The bosses of 50 major retailers including Asda, Sainsbury’s, M&S and Iceland have written to Sajid Javid demanding business rates reform.

The open letter urges the Chancellor to urgently scrap rules limiting how quickly business rates can fall in line with dropping rents, which cost retailers over £500m a year according to the BRC.

So-called ‘downward phasing’ staggers decreases in businesses rates over four years following a downwards rent revaluation. It keeps total business rate tax revenue neutral by paying for ‘upward phasing’, which staggers increases after rents rise.

The letter says the effect is that businesses in London are being subsidised by those suffering the most, in areas such as the Midlands and the north east, where rents are falling.

It calls for the downward phasing to be scrapped. The letter says that instead of using one to pay for the other, upward phasing should be funded centrally by the government, at a cost of £295m for 2020/21.
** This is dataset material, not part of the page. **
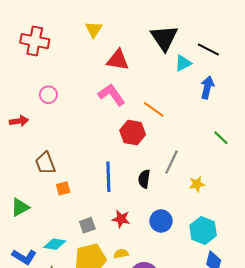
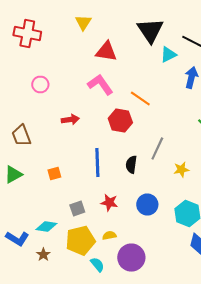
red arrow: (19, 121) -> (70, 120), moved
brown trapezoid: (45, 163) -> (21, 136), moved
green triangle: (20, 207) -> (13, 174), moved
The letter is from British Retail Consortium CEO Helen Dickinson and signed by Asda CEO Roger Burnley, Sainsbury’s CEO Mike Coupe, Iceland chairman Malcolm Walker and M&S CEO Steve Rowe. Other signatories include the CEOs of Debenhams, Greggs, Pret a Manger, Savers, Superdrug, Spar UK and The Original Factory Shop, and Poundland MD Barry Williams.

Timed ahead of next month’s spring Budget, the letter calls for a promised government review of business rates to be “genuinely wide-ranging”. It highlights how the industry accounts for 5% of the economy while contributing 10% of all business taxes and 25% of all business rate revenue.

“However, as this figure suggests, the burden of business rates has become unsustainable for many retailers in recent years, and the system is ‘broken’, according to the Treasury Select Committee, whose report was published in October 2019,” the letter says, adding that none of the report’s recommendations have yet been adopted.

Dickinson said: “The future of retail is an issue that matters to people everywhere – it employs three million people and serves the needs of the entire country. Yet transitional relief undermines both the industry as a whole, and many regions that it serves.

“Northern high streets effectively subsidise London banks, forcing a £600m transfer of wealth to the capital. This could be used to support investment in people and technology that would benefit all parts of the UK.

“Every year retail faces higher and higher business rates bills, holding back much-needed investment in an industry that is transforming at a dramatic pace. Swift action at the upcoming Budget would show the Chancellor was serious about levelling up all parts of the UK and supporting a retail industry towards realising a brighter future.”